:: WHAT YOU WILL DO ::
The line with "تجربة مستخدم معزَّزة" marks the first line to copy, and the line with "Ковролин детский" marks the last. Transcribe that stretch of the data below exactly, without pictures.

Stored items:
[Start of Attachment]

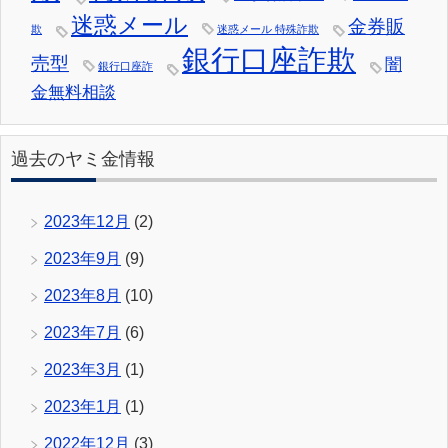
迷惑メール
金券販
欺
迷惑メール 特殊詐欺
銀行口座詐欺
売型
闇
銀行口座詐
金無料相談
過去のヤミ金情報
2023年12月
(2)
2023年9月
(9)
2023年8月
(10)
2023年7月
(6)
2023年3月
(1)
2023年1月
(1)
2022年12月
(3)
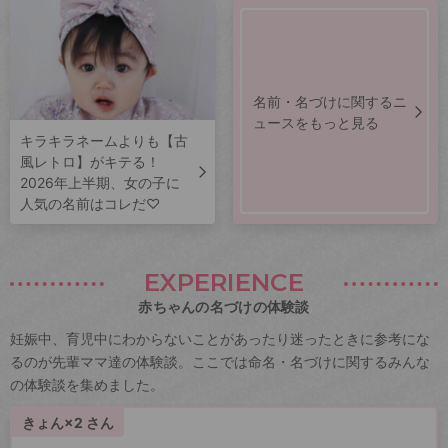
名前・名づけに関するニ
ュースをもっと見る
キラキラネームよりも【古
風レトロ】がキテる！
2026年上半期、女の子に
人気の名前はコレだ♡
EXPERIENCE
赤ちゃんの名づけの体験談
妊娠中、育児中にわからないことがあったり迷ったときに参考にな
るのが先輩ママ達の体験談。ここでは命名・名づけに関するみんな
の体験談を集めました。
きょん×2 さん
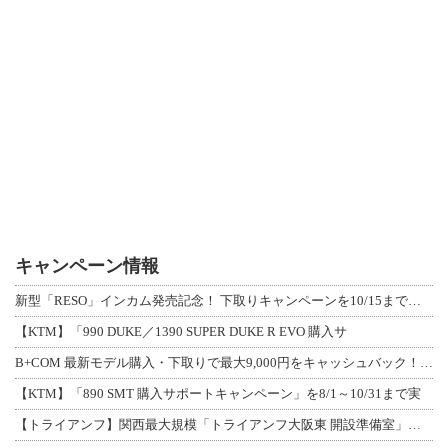
キャンペーン情報
新型「RESO」インカム発売記念！ 下取りキャンペーンを10/15まで延長して開
【KTM】「990 DUKE／1390 SUPER DUKE R EVO 購入サ
B+COM 最新モデル購入・下取りで最大9,000円をキャッシュバック！「B+F
【KTM】「890 SMT 購入サポートキャンペーン」を8/1～10/31まで実
【トライアンフ】関西最大規模「トライアンフ大阪東 開設準備室」がオープン！ 限定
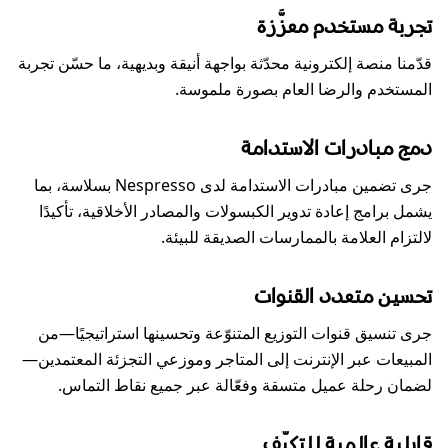
تجربة مستخدم معزَّزة
قدّمنا منصة إلكترونية محدّثة بواجهة أنيقة وبديهية، ما حسّن تجربة
المستخدم والرضا العام بصورة ملموسة.
دمج مبادرات الاستدامة
جرى تضمين مبادرات الاستدامة لدى Nespresso بسلاسة، بما
يشمل برامج إعادة تدوير الكبسولات والمصادر الأخلاقية، تأكيدًا
لالتزام العلامة بالممارسات الصديقة للبيئة.
تحسين متعدد القنوات
جرى تنسيق قنوات التوزيع المتنوّعة وتحسينها استراتيجيًا—من
المبيعات عبر الإنترنت إلى المتاجر وموزعي التجزئة المعتمدين—
لضمان رحلة عميل متسقة وفعّالة عبر جميع نقاط التماس.
قابلية عالمية للتكيّف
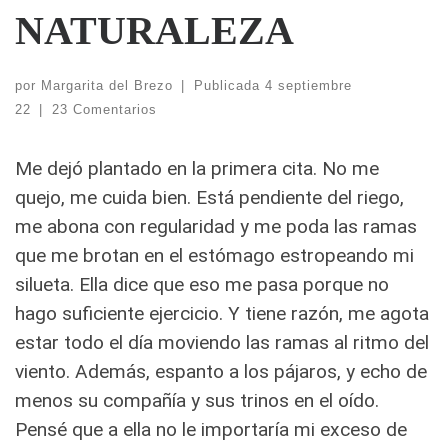
NATURALEZA
por
Margarita del Brezo
|
Publicada
4 septiembre
22
|
23 Comentarios
Me dejó plantado en la primera cita. No me
quejo, me cuida bien. Está pendiente del riego,
me abona con regularidad y me poda las ramas
que me brotan en el estómago estropeando mi
silueta.
Ella dice que eso me pasa porque no
hago suficiente ejercicio. Y tiene razón, me agota
estar todo el día moviendo las ramas al ritmo del
viento. Además, espanto a los pájaros, y echo de
menos su compañía y sus trinos en el oído.
Pensé que a ella no le importaría mi exceso de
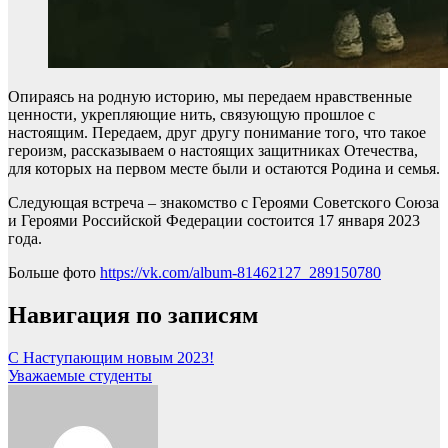
Опираясь на родную историю, мы передаем нравственные
ценности, укрепляющие нить, связующую прошлое с
настоящим. Передаем, друг другу понимание того, что такое
героизм, рассказываем о настоящих защитниках Отечества,
для которых на первом месте были и остаются Родина и семья.
Следующая встреча – знакомство с Героями Советского Союза
и Героями Российской Федерации состоится 17 января 2023
года.
Больше фото
https://vk.com/album-81462127_289150780
Навигация по записям
C Наступающим новым 2023!
Уважаемые студенты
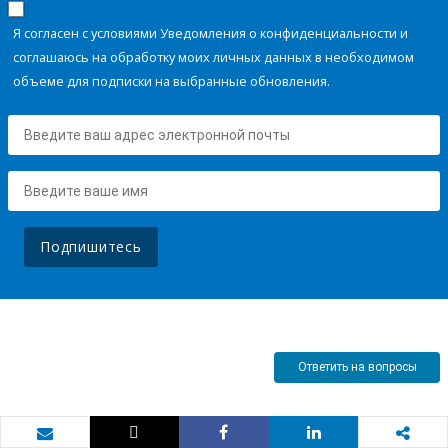
Я согласен с условиями Уведомления о конфиденциальности и
соглашаюсь на обработку моих личных данных в необходимом
объеме для подписки на выбранные обновления.
Подпишитесь
Ответить на вопросы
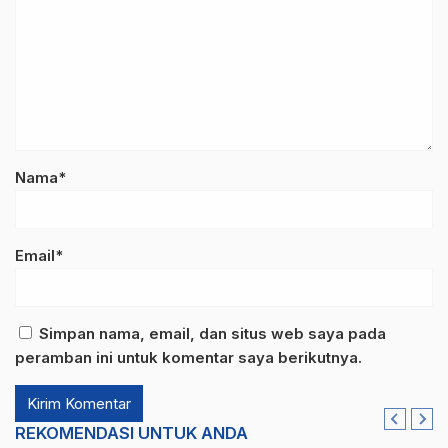
Nama*
Email*
Simpan nama, email, dan situs web saya pada
peramban ini untuk komentar saya berikutnya.
REKOMENDASI UNTUK ANDA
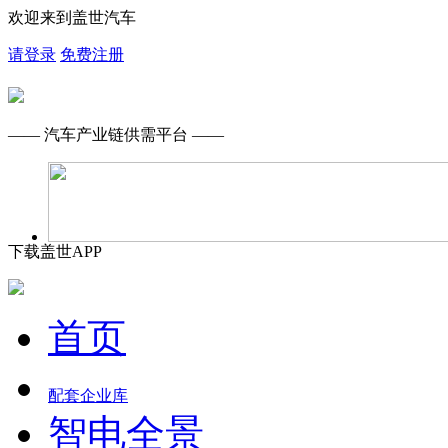
欢迎来到盖世汽车
请登录
免费注册
—— 汽车产业链供需平台 ——
下载盖世APP
首页
配套企业库
智电全景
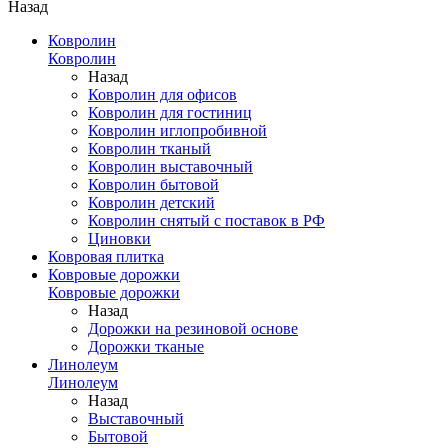
Назад
Ковролин
Ковролин
Назад
Ковролин для офисов
Ковролин для гостиниц
Ковролин иглопробивной
Ковролин тканый
Ковролин выставочный
Ковролин бытовой
Ковролин детский
Ковролин снятый с поставок в РФ
Циновки
Ковровая плитка
Ковровые дорожки
Ковровые дорожки
Назад
Дорожки на резиновой основе
Дорожки тканые
Линолеум
Линолеум
Назад
Выставочный
Бытовой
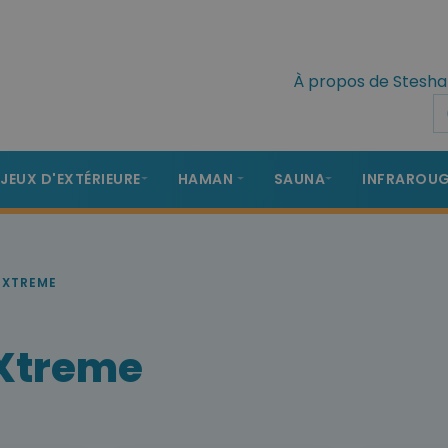
À propos de Stesha
 JEUX D'EXTÉRIEURE
HAMAN
SAUNA
INFRAROU
 XTREME
 Xtreme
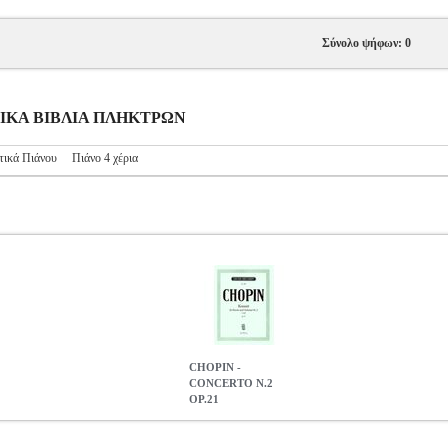
Σύνολο ψήφων: 0
ΥΣΙΚΑ ΒΙΒΛΙΑ ΠΛΗΚΤΡΩΝ
τικά Πιάνου
Πιάνο 4 χέρια
CHOPIN -
CONCERTO N.2
OP.21
.604792
MSC.604792
BREITKOPF
BREITKOPF
ΜΟΥΣΙΚΑ ΒΙΒ
OP.21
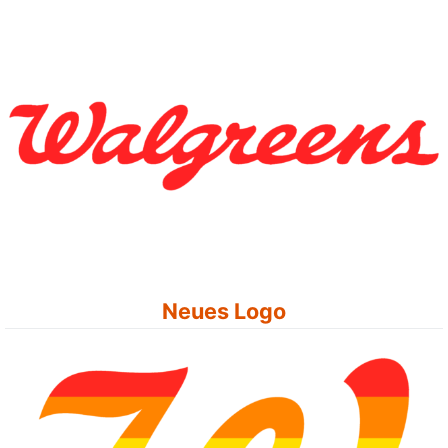
Neues Logo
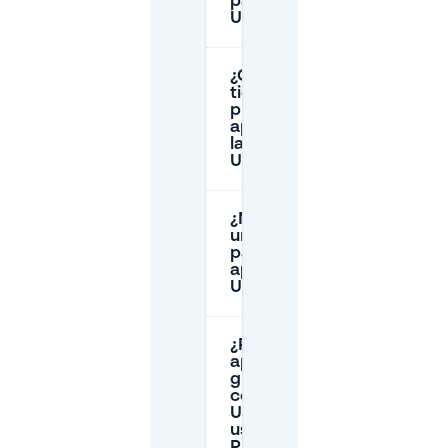
pago en
Uilebomen?
¿Cuánto
tiempo
puedo
aparcar en
la calle en
Uilebomen?
¿Necesito
un permiso
para
aparcar en
Uilebomen?
¿Puedo
aparcar
gratis
cerca de
Uilebomen
usando
P+R en La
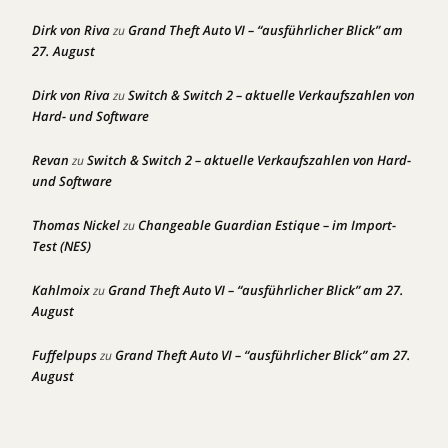
Dirk von Riva
Grand Theft Auto VI – “ausführlicher Blick” am
zu
27. August
Dirk von Riva
Switch & Switch 2 – aktuelle Verkaufszahlen von
zu
Hard- und Software
Revan
Switch & Switch 2 – aktuelle Verkaufszahlen von Hard-
zu
und Software
Thomas Nickel
Changeable Guardian Estique – im Import-
zu
Test (NES)
Kahlmoix
Grand Theft Auto VI – “ausführlicher Blick” am 27.
zu
August
Fuffelpups
Grand Theft Auto VI – “ausführlicher Blick” am 27.
zu
August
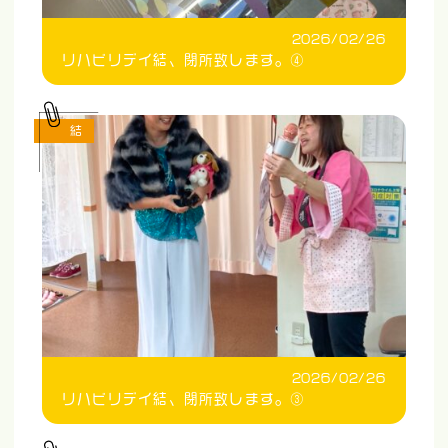
2026/02/26
リハビリデイ結、閉所致します。④
結
2026/02/26
リハビリデイ結、閉所致します。③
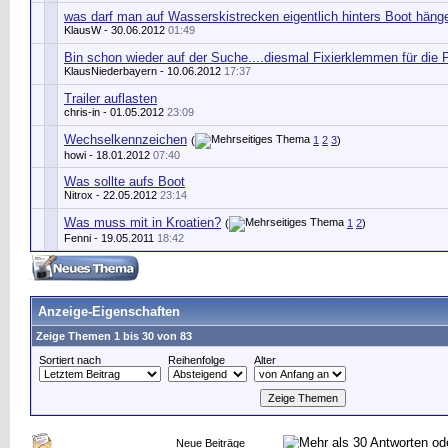
was darf man auf Wasserskistrecken eigentlich hinters Boot häng
KlausW
- 30.06.2012
01:49
Bin schon wieder auf der Suche....diesmal Fixierklemmen für die P
KlausNiederbayern
- 10.06.2012
17:37
Trailer auflasten
chris-in
- 01.05.2012
23:09
Wechselkennzeichen
(
1
2
3
)
howi
- 18.01.2012
07:40
Was sollte aufs Boot
Nitrox
- 22.05.2012
23:14
Was muss mit in Kroatien?
(
1
2
)
Fenni
- 19.05.2011
18:42
Anzeige-Eigenschaften
Zeige Themen 1 bis 30 von 83
Sortiert nach
Reihenfolge
Alter
Neue Beiträge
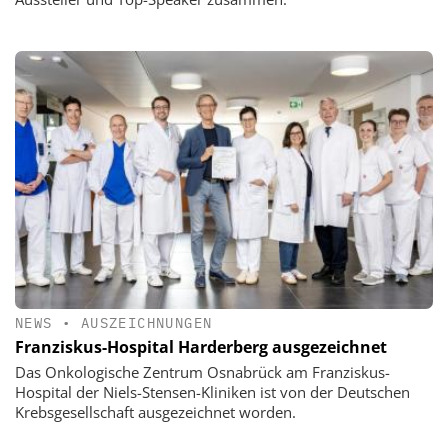
NEWS
•
AUSZEICHNUNGEN
Franziskus-Hospital Harderberg ausgezeichnet
Das Onkologische Zentrum Osnabrück am Franziskus-
Hospital der Niels-Stensen-Kliniken ist von der Deutschen
Krebsgesellschaft ausgezeichnet worden.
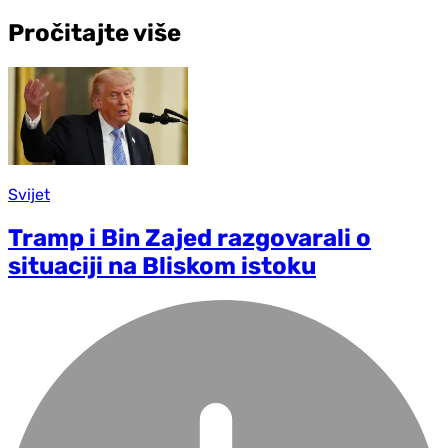
Pročitajte više
Svijet
Tramp i Bin Zajed razgovarali o
situaciji na Bliskom istoku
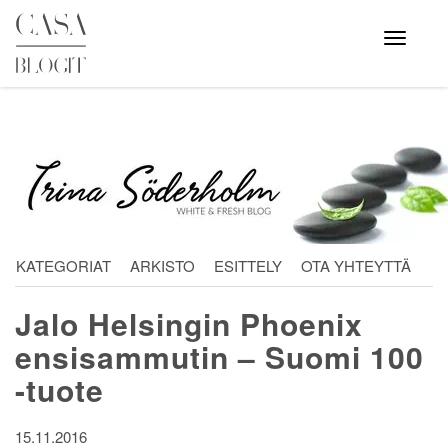
Skip
to
Avaa
valikko
content
KATEGORIAT
ARKISTO
ESITTELY
OTA YHTEYTTÄ
Jalo Helsingin Phoenix
ensisammutin – Suomi 100
-tuote
15.11.2016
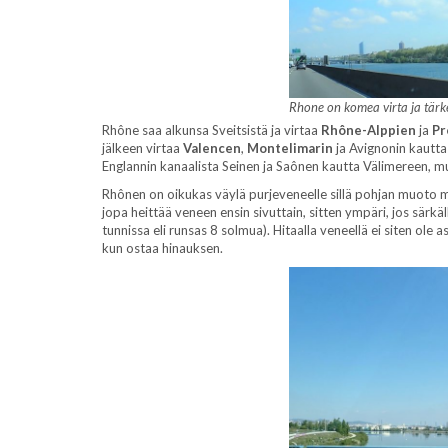
Rhone on komea virta ja tärkeä
Rhône saa alkunsa Sveitsistä ja virtaa
Rhône-Alppien
ja
Pr
jälkeen virtaa
Valencen
,
Montelimarin
ja Avignonin kautt
Englannin kanaalista Seinen ja Saônen kautta Välimereen, mui
Rhônen on oikukas väylä purjeveneelle sillä pohjan muoto mu
jopa heittää veneen ensin sivuttain, sitten ympäri, jos särkäl
tunnissa eli runsas 8 solmua). Hitaalla veneellä ei siten ole 
kun ostaa hinauksen.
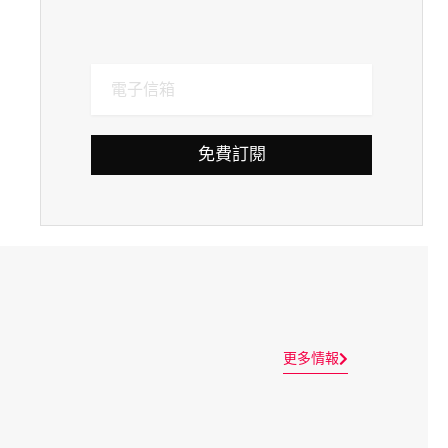
免費訂閱
更多情報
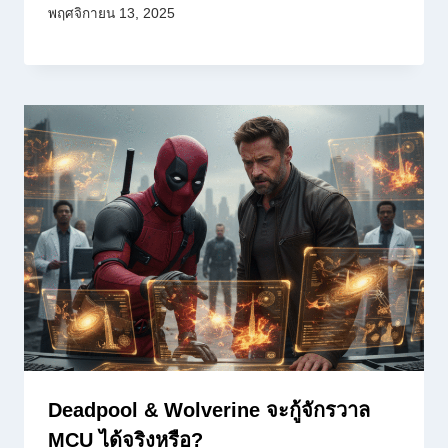
พฤศจิกายน 13, 2025
Deadpool & Wolverine จะกู้จักรวาล
MCU ได้จริงหรือ?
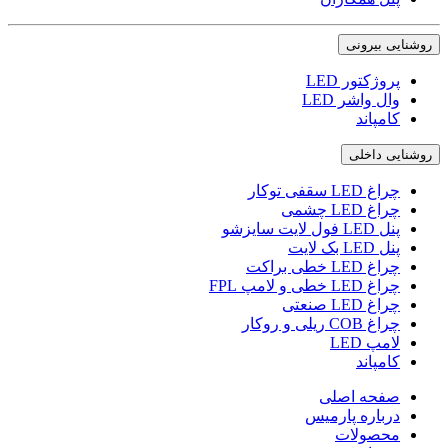
روشنایی بیرونی
پروژکتور LED
وال واشر LED
کامپاند
روشنایی داخلی
چراغ LED سقفی توکار
چراغ LED چشمی
پنل LED فول لایت سایزشو
پنل LED بک لایت
چراغ LED خطی براکت
چراغ LED خطی و لامپ FPL
چراغ LED صنعتی
چراغ COB ریلی و روکار
لامپ LED
کامپاند
صفحه اصلی
درباره پارمیس
محصولات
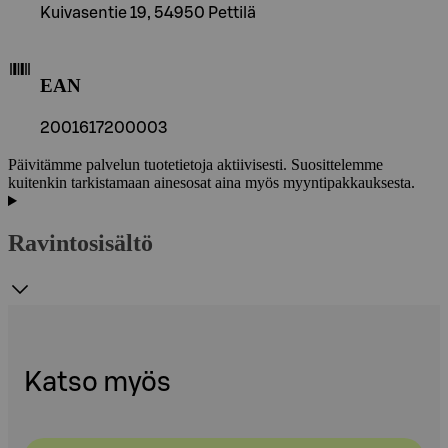
Kuivasentie 19, 54950 Pettilä
EAN
2001617200003
Päivitämme palvelun tuotetietoja aktiivisesti. Suosittelemme
kuitenkin tarkistamaan ainesosat aina myös myyntipakkauksesta.
Ravintosisältö
Katso myös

[End of Attachment]

:: RESULT OF THIS TASK ::
تجربة مستخدم معزَّزة
قدّمنا منصة إلكترونية محدّثة بواجهة أنيقة وبديهية، ما حسّن تجربة
المستخدم والرضا العام بصورة ملموسة.
دمج مبادرات الاستدامة
جرى تضمين مبادرات الاستدامة لدى Nespresso بسلاسة، بما
يشمل برامج إعادة تدوير الكبسولات والمصادر الأخلاقية، تأكيدًا
لالتزام العلامة بالممارسات الصديقة للبيئة.
تحسين متعدد القنوات
جرى تنسيق قنوات التوزيع المتنوّعة وتحسينها استراتيجيًا—من
المبيعات عبر الإنترنت إلى المتاجر وموزعي التجزئة المعتمدين—
لضمان رحلة عميل متسقة وفعّالة عبر جميع نقاط التماس.
قابلية عالمية للتكيّف
NATURALEZA
por
Margarita del Brezo
|
Publicada
4 septiembre
22
|
23 Comentarios
Me dejó plantado en la primera cita. No me
quejo, me cuida bien. Está pendiente del riego,
me abona con regularidad y me poda las ramas
que me brotan en el estómago estropeando mi
silueta.
Ella dice que eso me pasa porque no
hago suficiente ejercicio. Y tiene razón, me agota
estar todo el día moviendo las ramas al ritmo del
viento. Además, espanto a los pájaros, y echo de
menos su compañía y sus trinos en el oído.
Pensé que a ella no le importaría mi exceso de
Опираясь на родную историю, мы передаем нравственные
ценности, укрепляющие нить, связующую прошлое с
настоящим. Передаем, друг другу понимание того, что такое
героизм, рассказываем о настоящих защитниках Отечества,
для которых на первом месте были и остаются Родина и семья.
Следующая встреча – знакомство с Героями Советского Союза
и Героями Российской Федерации состоится 17 января 2023
года.
Больше фото
https://vk.com/album-81462127_289150780
Навигация по записям
C Наступающим новым 2023!
Уважаемые студенты
Я согласен с условиями Уведомления о конфиденциальности и
соглашаюсь на обработку моих личных данных в необходимом
объеме для подписки на выбранные обновления.
Подпишитесь
Ответить на вопросы
Nama*
Email*
Simpan nama, email, dan situs web saya pada
peramban ini untuk komentar saya berikutnya.
REKOMENDASI UNTUK ANDA
欢迎来到盖世汽车
请登录
免费注册
—— 汽车产业链供需平台 ——
下载盖世APP
首页
配套企业库
智电全景
Назад
Ковролин
Ковролин
Назад
Ковролин для офисов
Ковролин для гостиниц
Ковролин иглопробивной
Ковролин тканый
Ковролин выставочный
Ковролин бытовой
Ковролин детский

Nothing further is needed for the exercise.